While hosting “S.N.L.” in 1999, about a year and a half after he was let go, Macdonald memorably used his monologue to roast the show itself. “I wanted to keep my job and they felt the exact opposite,” he said about NBC management, who, according to Macdonald, told him that he wasn’t funny enough.
“How did I go,” he wondered, “from being not funny enough to be even allowed in the building to being so funny that I’m now hosting the show? How did I suddenly get so damn funny?
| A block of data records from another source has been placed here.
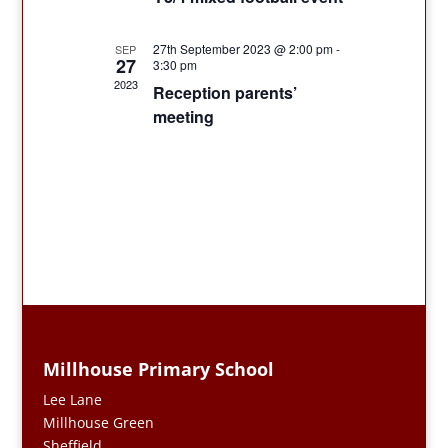
27th September 2023 @ 2:00 pm
-
SEP
27
3:30 pm
2023
Reception parents’
meeting
Millhouse Primary School
Lee Lane
Millhouse Green
Sheffield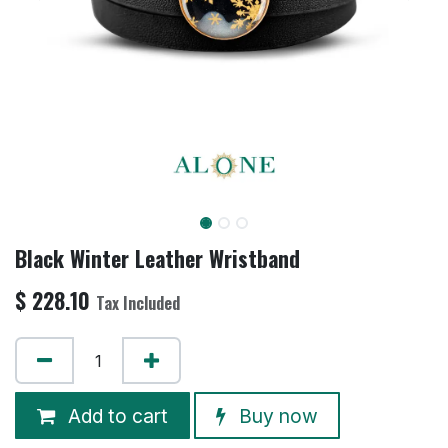
Black Winter Leather Wristband
$
228.10
Tax Included
Add to cart
Buy now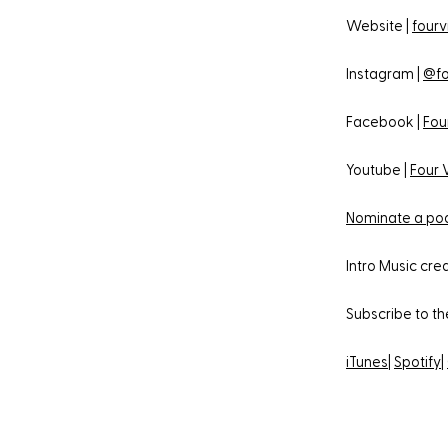
Website |
fourv
Instagram |
@fo
Facebook |
Fou
Youtube |
Four 
Nominate a pod
Intro Music cr
Subscribe to t
iTunes
|
Spotify
|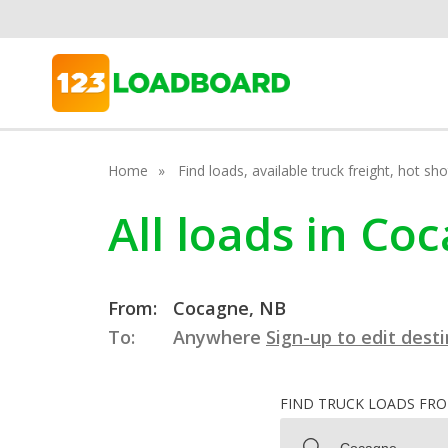
Home
Find loads, available truck freight, hot s
All loads in C
From:
Cocagne, NB
To:
Anywhere
Sign-up to edit dest
FIND TRUCK LOADS FR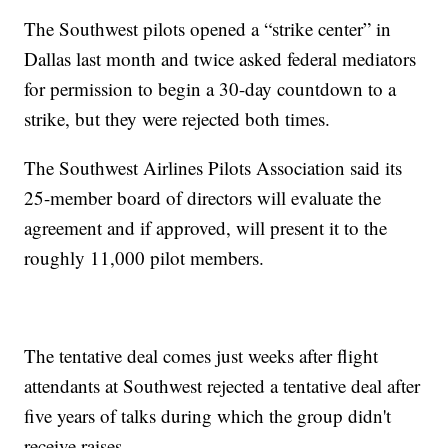
The Southwest pilots opened a “strike center” in
Dallas last month and twice asked federal mediators
for permission to begin a 30-day countdown to a
strike, but they were rejected both times.
The Southwest Airlines Pilots Association said its
25-member board of directors will evaluate the
agreement and if approved, will present it to the
roughly 11,000 pilot members.
The tentative deal comes just weeks after flight
attendants at Southwest rejected a tentative deal after
five years of talks during which the group didn't
receive raises.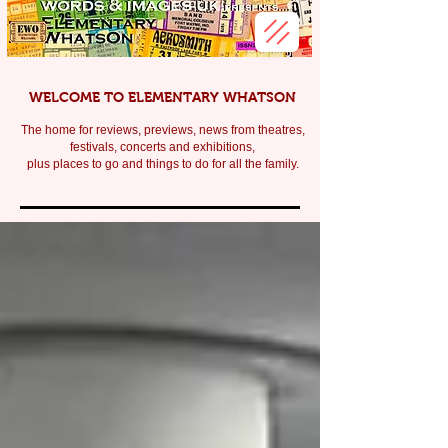
WELCOME TO ELEMENTARY WHATSON
The home for reviews, previews, news from theatres,
festivals, c
oncerts and exhibitions,
plus places to go and things to do for all the family.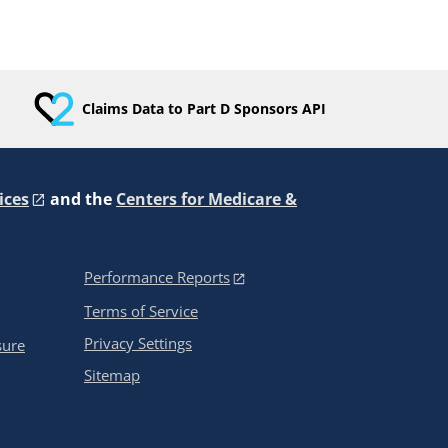
Claims Data to Part D Sponsors API
ices
and the
Centers for Medicare &
Performance Reports
Terms of Service
Privacy Settings
sure
Sitemap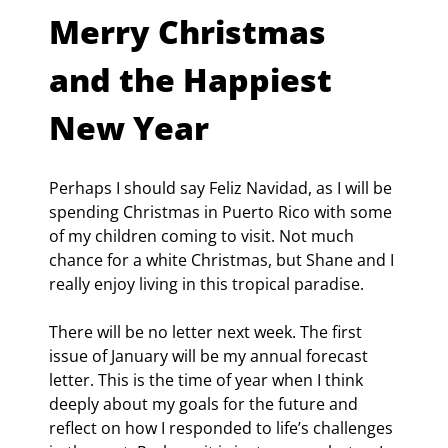
Merry Christmas 
and the Happiest 
New Year
Perhaps I should say Feliz Navidad, as I will be 
spending Christmas in Puerto Rico with some 
of my children coming to visit. Not much 
chance for a white Christmas, but Shane and I 
really enjoy living in this tropical paradise.
There will be no letter next week. The first 
issue of January will be my annual forecast 
letter. This is the time of year when I think 
deeply about my goals for the future and 
reflect on how I responded to life’s challenges 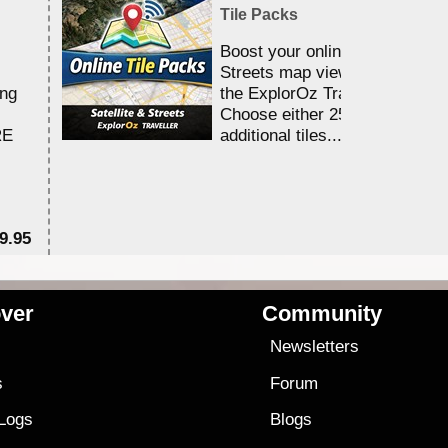
Tile Packs
Boost your online Satellite &
Streets map viewing allocation
ing
the ExplorOz Traveller app.
Choose either 25,000 or 100,0
RE
additional tiles....
9.95
$1
ver
Community
s
Newsletters
s
Forum
 Logs
Blogs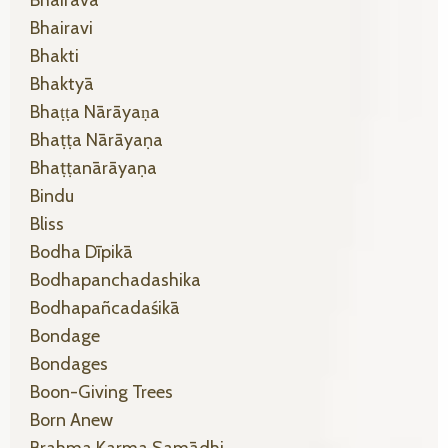
Bhairava
Bhairavi
Bhakti
Bhaktyā
Bhaṭṭa Nārāyaṇa
Bhaṭṭa Nārāyaṇa
Bhaṭṭanārāyaṇa
Bindu
Bliss
Bodha Dīpikā
Bodhapanchadashika
Bodhapañcadaśikā
Bondage
Bondages
Boon-Giving Trees
Born Anew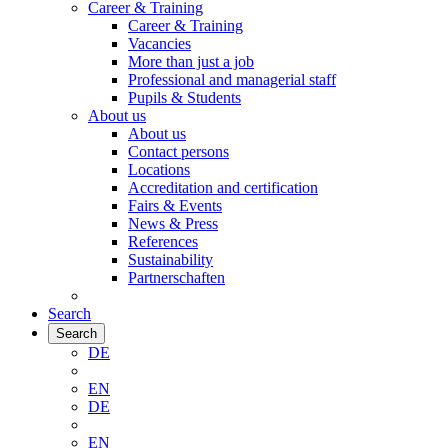
Career & Training
Career & Training
Vacancies
More than just a job
Professional and managerial staff
Pupils & Students
About us
About us
Contact persons
Locations
Accreditation and certification
Fairs & Events
News & Press
References
Sustainability
Partnerschaften
Search
Search
DE
EN
DE
EN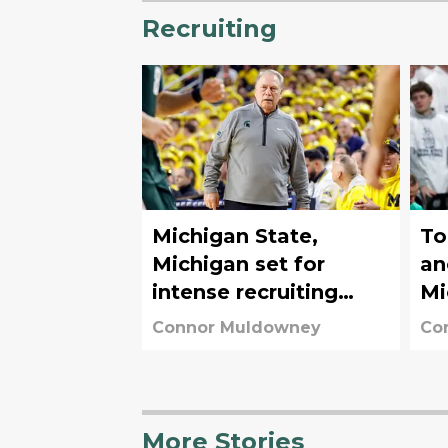
Recruiting
Michigan State,
To
Michigan set for
an
intense recruiting
Mi
battle for elite 4-star
re
Connor Muldowney
Co
C
More Stories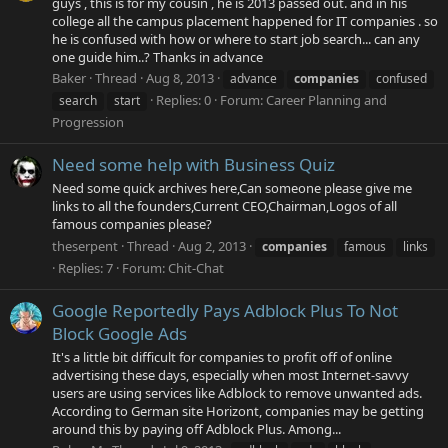
guys , this is for my cousin , he is 2013 passed out. and in his
college all the campus placement happened for IT companies . so
he is confused with how or where to start job search... can any
one guide him..? Thanks in advance
Baker
Thread
Aug 8, 2013
advance
companies
confused
Replies: 0
Forum:
Career Planning and
search
start
Progression
Need some help with Business Quiz
Need some quick archives here,Can someone please give me
links to all the founders,Current CEO,Chairman,Logos of all
famous companies please?
theserpent
Thread
Aug 2, 2013
companies
famous
links
Replies: 7
Forum:
Chit-Chat
Google Reportedly Pays Adblock Plus To Not
Block Google Ads
It's a little bit difficult for companies to profit off of online
advertising these days, especially when most Internet-savvy
users are using services like Adblock to remove unwanted ads.
According to German site Horizont, companies may be getting
around this by paying off Adblock Plus. Among...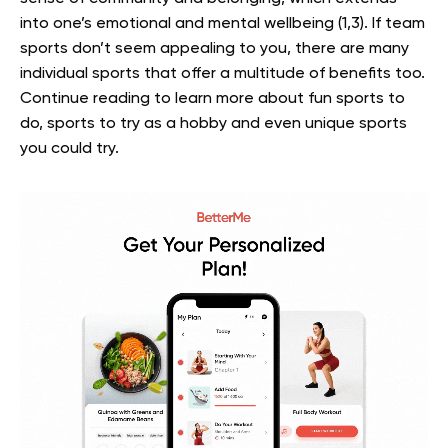
into one’s emotional and mental wellbeing (1,3). If team
sports don’t seem appealing to you, there are many
individual sports that offer a multitude of benefits too.
Continue reading to learn more about fun sports to
do, sports to try as a hobby and even unique sports
you could try.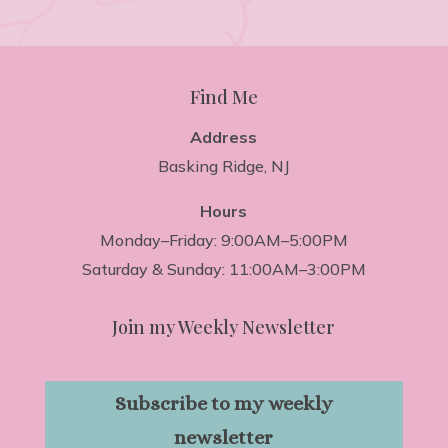
Find Me
Address
Basking Ridge, NJ
Hours
Monday–Friday: 9:00AM–5:00PM
Saturday & Sunday: 11:00AM–3:00PM
Join my Weekly Newsletter
Subscribe to my weekly
newsletter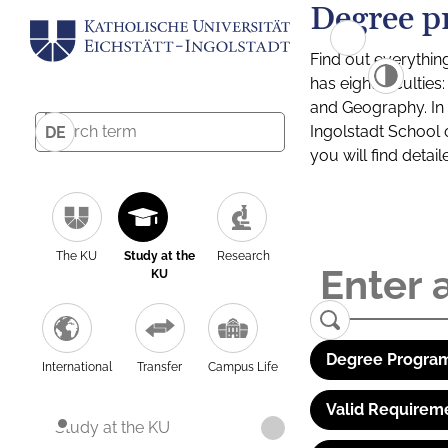
Degree p
Find out everythin
has eight facultie
and Geography. In a
Ingolstadt School 
DE
you will find detai
The KU
Study at the
Research
KU
Degree Program
International
Transfer
Campus Life
Valid Requirem
Study at the KU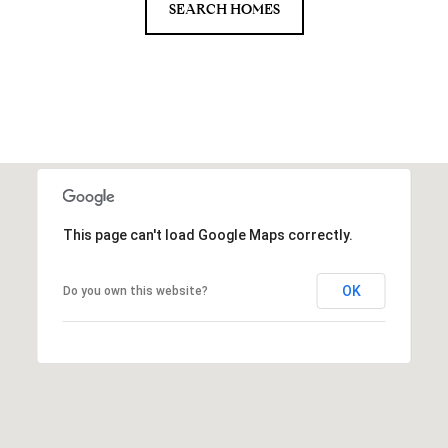
SEARCH HOMES
This page can't load Google Maps correctly.
OK
Do you own this website?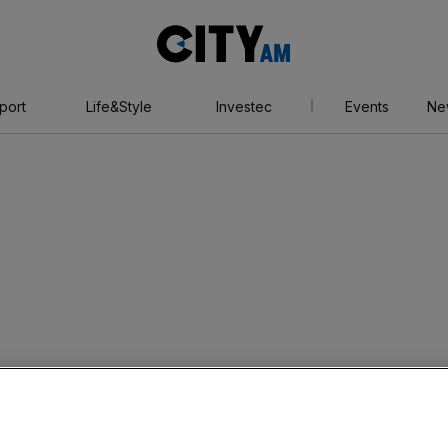
City
AM
port
Life&Style
Investec
Events
Ne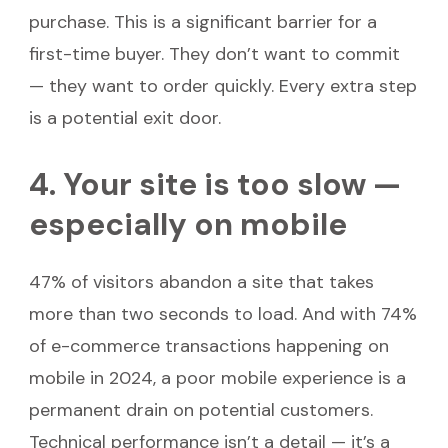
purchase. This is a significant barrier for a
first-time buyer. They don’t want to commit
— they want to order quickly. Every extra step
is a potential exit door.
4. Your site is too slow —
especially on mobile
47% of visitors abandon a site that takes
more than two seconds to load. And with 74%
of e-commerce transactions happening on
mobile in 2024, a poor mobile experience is a
permanent drain on potential customers.
Technical performance isn’t a detail — it’s a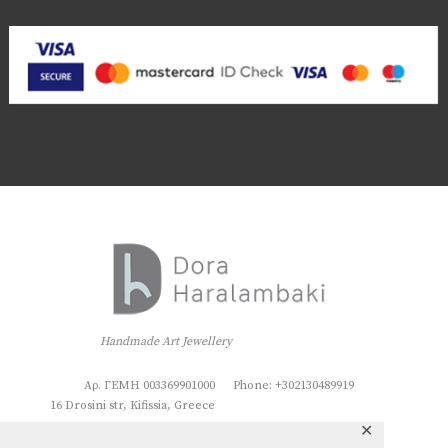
Handmade Art Jewellery
Αρ. ΓΕΜΗ 003369901000
Phone: +302130489919
16 Drosini str, Kifissia, Greece
✕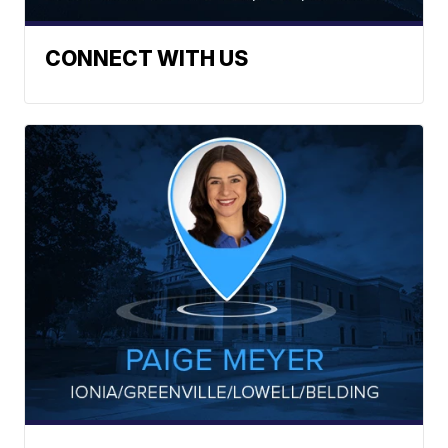
CONNECT WITH US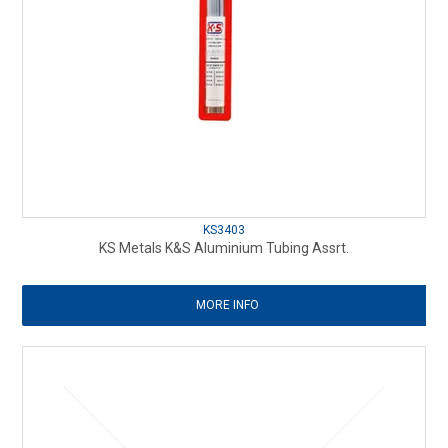
KS3403
KS Metals K&S Aluminium Tubing Assrt.
MORE INFO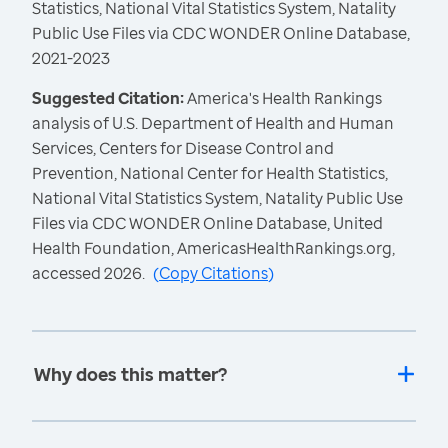
Statistics, National Vital Statistics System, Natality
Public Use Files via CDC WONDER Online Database,
2021-2023
Suggested Citation:
America's Health Rankings
analysis of U.S. Department of Health and Human
Services, Centers for Disease Control and
Prevention, National Center for Health Statistics,
National Vital Statistics System, Natality Public Use
Files via CDC WONDER Online Database, United
Health Foundation, AmericasHealthRankings.org,
accessed 2026.
(
Copy Citations
)
Why does this matter?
It was inexplicable to me.”
“Then it occurred to me,” he said with an edge, “I haven’t gotten funnier; the show has gotten really bad.”
And while hosting in 2019, Sandler — in his first return to “S.N.L.” since his firing in 1995, after five years on the show — used his monologue to sing a song titled “I Was Fired.”
“I never saw it coming,” he crooned, adding that it left him “sad and blue” and broke his “heart to pieces.” “NBC said that I was done, then I made over $4 billion at the box office, so I guess you could say I won.”
Whether Gillis will end up winning to such an extent is to be seen, but those following his saga are likely to tune in Saturday to see whether he will lead with his so-called boundary-pushing style, or take a more restrained tone.